Exercise details
Line by line, copy out the entries exactly and leave the pictures behind.

[Data extracted from a collection]
+===+

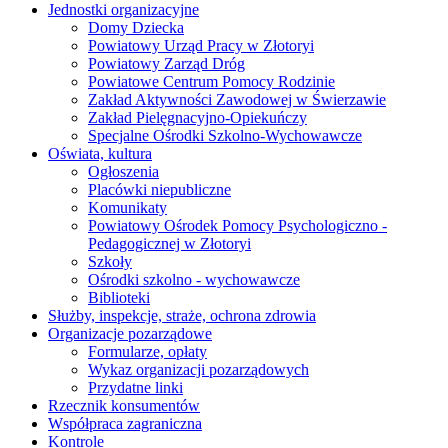
Jednostki organizacyjne
Domy Dziecka
Powiatowy Urząd Pracy w Złotoryi
Powiatowy Zarząd Dróg
Powiatowe Centrum Pomocy Rodzinie
Zakład Aktywności Zawodowej w Świerzawie
Zakład Pielęgnacyjno-Opiekuńczy
Specjalne Ośrodki Szkolno-Wychowawcze
Oświata, kultura
Ogłoszenia
Placówki niepubliczne
Komunikaty
Powiatowy Ośrodek Pomocy Psychologiczno -
Pedagogicznej w Złotoryi
Szkoły
Ośrodki szkolno - wychowawcze
Biblioteki
Służby, inspekcje, straże, ochrona zdrowia
Organizacje pozarządowe
Formularze, opłaty
Wykaz organizacji pozarządowych
Przydatne linki
Rzecznik konsumentów
Współpraca zagraniczna
Kontrole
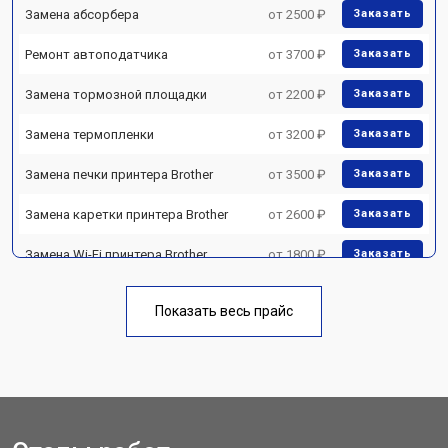
Замена абсорбера
от 2500 ₽
Заказать
Ремонт автоподатчика
от 3700 ₽
Заказать
Замена тормозной площадки
от 2200 ₽
Заказать
Замена термопленки
от 3200 ₽
Заказать
Замена печки принтера Brother
от 3500 ₽
Заказать
Замена каретки принтера Brother
от 2600 ₽
Заказать
Замена Wi-Fi принтера Brother
от 1800 ₽
Заказать
Замена блока питания
от 2300 ₽
Заказать
Показать весь прайс
Замена вала принтера Brother
от 2600 ₽
Заказать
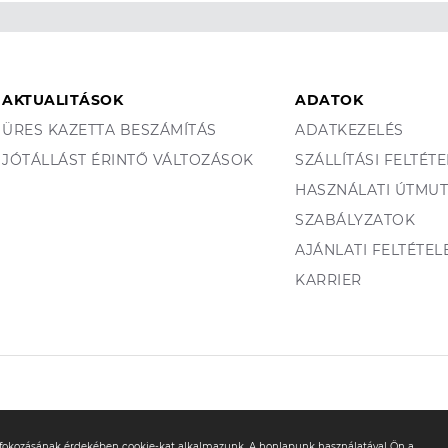
AKTUALITÁSOK
ADATOK
ÜRES KAZETTA BESZÁMÍTÁS
ADATKEZELÉS
JÓTÁLLÁST ÉRINTŐ VÁLTOZÁSOK
SZÁLLÍTÁSI FELTÉT
HASZNÁLATI ÚTMU
SZABÁLYZATOK
AJÁNLATI FELTÉTEL
KARRIER
y fokozásának érdekében cookie-kat alkalmazunk. A honlapunk használatával Ön a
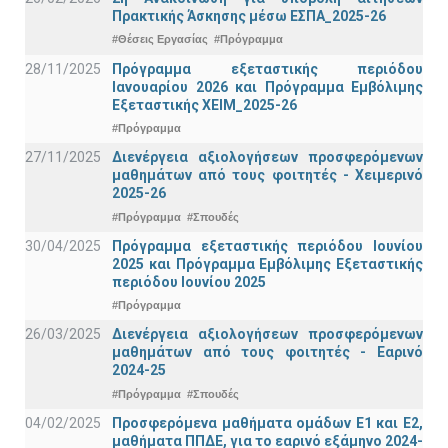
Πρακτικής Άσκησης μέσω ΕΣΠΑ_2025-26
#Θέσεις Εργασίας
#Πρόγραμμα
28/11/2025
Πρόγραμμα εξεταστικής περιόδου
Ιανουαρίου 2026 και Πρόγραμμα Εμβόλιμης
Εξεταστικής ΧΕΙΜ_2025-26
#Πρόγραμμα
27/11/2025
Διενέργεια αξιολογήσεων προσφερόμενων
μαθημάτων από τους φοιτητές - Χειμερινό
2025-26
#Πρόγραμμα
#Σπουδές
30/04/2025
Πρόγραμμα εξεταστικής περιόδου Ιουνίου
2025 και Πρόγραμμα Εμβόλιμης Εξεταστικής
περιόδου Ιουνίου 2025
#Πρόγραμμα
26/03/2025
Διενέργεια αξιολογήσεων προσφερόμενων
μαθημάτων από τους φοιτητές - Εαρινό
2024-25
#Πρόγραμμα
#Σπουδές
04/02/2025
Προσφερόμενα μαθήματα ομάδων Ε1 και Ε2,
μαθήματα ΠΠΔΕ, για το εαρινό εξάμηνο 2024-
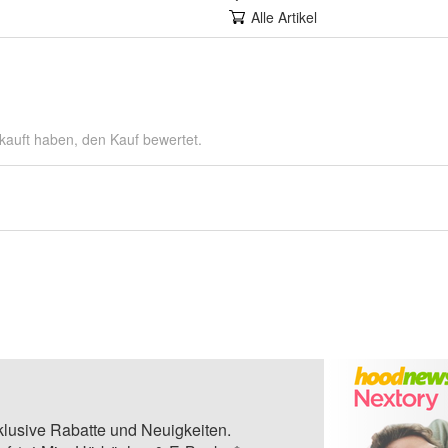
Alle Artikel
kauft haben, den Kauf bewertet.
klusive Rabatte und Neuigkeiten.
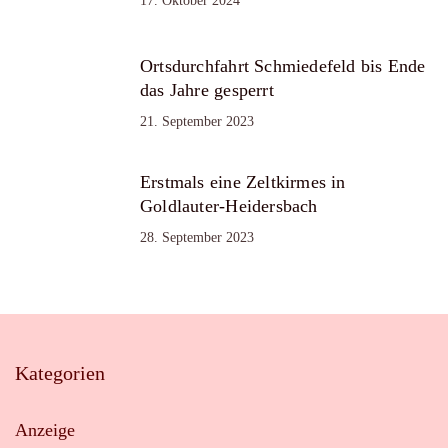
17. Oktober 2024
Ortsdurchfahrt Schmiedefeld bis Ende
das Jahre gesperrt
21. September 2023
Erstmals eine Zeltkirmes in
Goldlauter-Heidersbach
28. September 2023
Kategorien
Anzeige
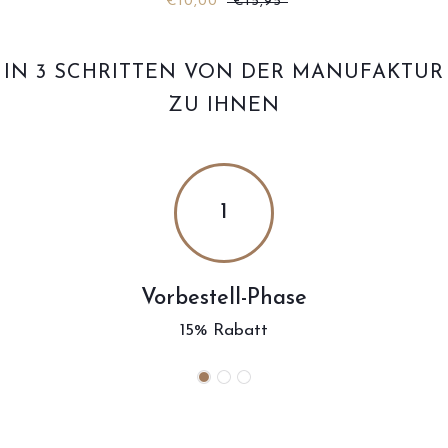
€10,00
€15,95
IN 3 SCHRITTEN VON DER MANUFAKTUR
ZU IHNEN
1
Vorbestell-Phase
15% Rabatt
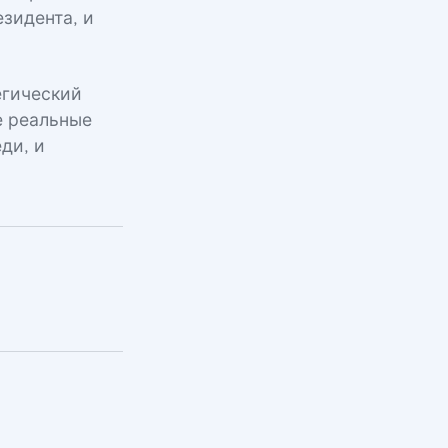
езидента, и
егический
е реальные
ди, и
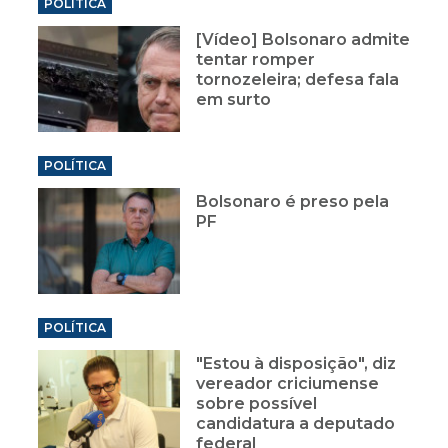
POLÍTICA
[Vídeo] Bolsonaro admite
tentar romper
tornozeleira; defesa fala
em surto
POLÍTICA
Bolsonaro é preso pela
PF
POLÍTICA
"Estou à disposição", diz
vereador criciumense
sobre possível
candidatura a deputado
federal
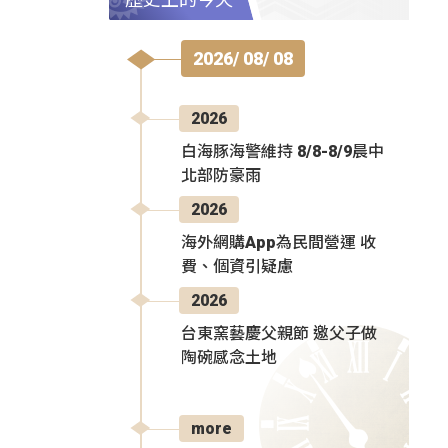
2026/ 08/ 08
2026
白海豚海警維持 8/8-8/9晨中
北部防豪雨
2026
海外網購App為民間營運 收
費、個資引疑慮
2026
台東窯藝慶父親節 邀父子做
陶碗感念土地
more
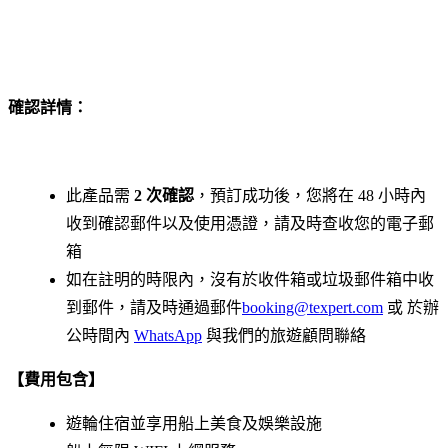
確認詳情：
此產品需
2 次確認
，預訂成功後，您將在 48 小時內
收到確認郵件以及使用憑證，請及時查收您的電子郵
箱
如在註明的時限內，沒有於收件箱或垃圾郵件箱中收
到郵件，請及時通過郵件
booking@texpert.com
或 於辦
公時間內
WhatsApp
與我們的旅遊顧問聯絡
【費用包含】
遊輪住宿並享用船上美食及娛樂設施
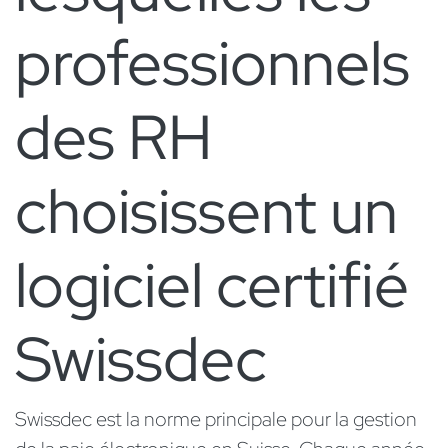
professionnels
des RH
choisissent un
logiciel certifié
Swissdec
Swissdec est la norme principale pour la gestion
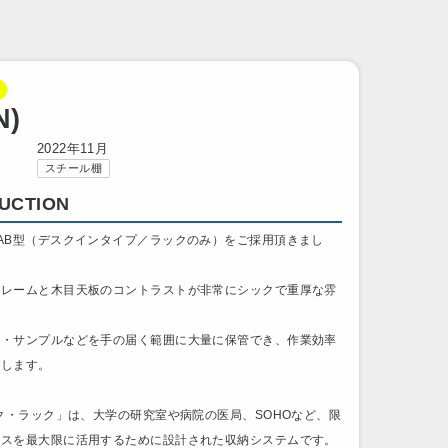
N)
2022年11月
スチール棚
UCTION
AB型（デスクインタイプ／ラックのみ）をご採用頂きまし
フレームと木目天板のコントラストが非常にシックで重厚な雰
。
書・サンプルなどを手の届く範囲に大量に保管でき、作業効率
上します。
スク・ラック」は、大学の研究室や病院の医局、SOHOなど、限
ースを最大限に活用するために設計された収納システムです。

+===+

Your solution
Jednostki organizacyjne
Domy Dziecka
Powiatowy Urząd Pracy w Złotoryi
Powiatowy Zarząd Dróg
Powiatowe Centrum Pomocy Rodzinie
Zakład Aktywności Zawodowej w Świerzawie
Zakład Pielęgnacyjno-Opiekuńczy
Specjalne Ośrodki Szkolno-Wychowawcze
Oświata, kultura
Ogłoszenia
Placówki niepubliczne
Komunikaty
Powiatowy Ośrodek Pomocy Psychologiczno -
Pedagogicznej w Złotoryi
Szkoły
Ośrodki szkolno - wychowawcze
Biblioteki
Służby, inspekcje, straże, ochrona zdrowia
Organizacje pozarządowe
Formularze, opłaty
Wykaz organizacji pozarządowych
Przydatne linki
Rzecznik konsumentów
Współpraca zagraniczna
Kontrole
Замена абсорбера
от 2500 ₽
Заказать
Ремонт автоподатчика
от 3700 ₽
Заказать
Замена тормозной площадки
от 2200 ₽
Заказать
Замена термопленки
от 3200 ₽
Заказать
Замена печки принтера Brother
от 3500 ₽
Заказать
Замена каретки принтера Brother
от 2600 ₽
Заказать
Замена Wi-Fi принтера Brother
от 1800 ₽
Заказать
Замена блока питания
от 2300 ₽
Заказать
Показать весь прайс
Замена вала принтера Brother
от 2600 ₽
Заказать
AKTUALITÁSOK
ADATOK
ÜRES KAZETTA BESZÁMÍTÁS
ADATKEZELÉS
JÓTÁLLÁST ÉRINTŐ VÁLTOZÁSOK
SZÁLLÍTÁSI FELTÉT
HASZNÁLATI ÚTMU
SZABÁLYZATOK
AJÁNLATI FELTÉTEL
KARRIER
y fokozásának érdekében cookie-kat alkalmazunk. A honlapunk használatával Ön a
Πρακτικής Άσκησης μέσω ΕΣΠΑ_2025-26
#Θέσεις Εργασίας
#Πρόγραμμα
28/11/2025
Πρόγραμμα εξεταστικής περιόδου
Ιανουαρίου 2026 και Πρόγραμμα Εμβόλιμης
Εξεταστικής ΧΕΙΜ_2025-26
#Πρόγραμμα
27/11/2025
Διενέργεια αξιολογήσεων προσφερόμενων
μαθημάτων από τους φοιτητές - Χειμερινό
2025-26
#Πρόγραμμα
#Σπουδές
30/04/2025
Πρόγραμμα εξεταστικής περιόδου Ιουνίου
2025 και Πρόγραμμα Εμβόλιμης Εξεταστικής
περιόδου Ιουνίου 2025
#Πρόγραμμα
26/03/2025
Διενέργεια αξιολογήσεων προσφερόμενων
μαθημάτων από τους φοιτητές - Εαρινό
2024-25
#Πρόγραμμα
#Σπουδές
04/02/2025
Προσφερόμενα μαθήματα ομάδων Ε1 και Ε2,
μαθήματα ΠΠΔΕ, για το εαρινό εξάμηνο 2024-
Alle Artikel
kauft haben, den Kauf bewertet.
klusive Rabatte und Neuigkeiten.
17. Oktober 2024
Ortsdurchfahrt Schmiedefeld bis Ende
das Jahre gesperrt
21. September 2023
Erstmals eine Zeltkirmes in
Goldlauter-Heidersbach
28. September 2023
Kategorien
Anzeige
€10,00
€15,95
IN 3 SCHRITTEN VON DER MANUFAKTUR
ZU IHNEN
1
Vorbestell-Phase
15% Rabatt
езидента, и
егический
е реальные
ди, и
POLÍTICA
[Vídeo] Bolsonaro admite
tentar romper
tornozeleira; defesa fala
em surto
POLÍTICA
Bolsonaro é preso pela
PF
POLÍTICA
"Estou à disposição", diz
vereador criciumense
sobre possível
candidatura a deputado
federal
2026/ 08/ 08
2026
白海豚海警維持 8/8-8/9晨中
北部防豪雨
2026
海外網購App為民間營運 收
費、個資引疑慮
2026
台東窯藝慶父親節 邀父子做
陶碗感念土地
more
確認詳情：
此產品需
2 次確認
，預訂成功後，您將在 48 小時內
收到確認郵件以及使用憑證，請及時查收您的電子郵
箱
如在註明的時限內，沒有於收件箱或垃圾郵件箱中收
到郵件，請及時通過郵件
booking@texpert.com
或 於辦
公時間內
WhatsApp
與我們的旅遊顧問聯絡
【費用包含】
遊輪住宿並享用船上美食及娛樂設施
professionnels
des RH
choisissent un
logiciel certifié
Swissdec
Swissdec est la norme principale pour la gestion
N)
2022年11月
スチール棚
UCTION
AB型（デスクインタイプ／ラックのみ）をご採用頂きまし
フレームと木目天板のコントラストが非常にシックで重厚な雰
。
書・サンプルなどを手の届く範囲に大量に保管でき、作業効率
上します。
スク・ラック」は、大学の研究室や病院の医局、SOHOなど、限
ースを最大限に活用するために設計された収納システムです。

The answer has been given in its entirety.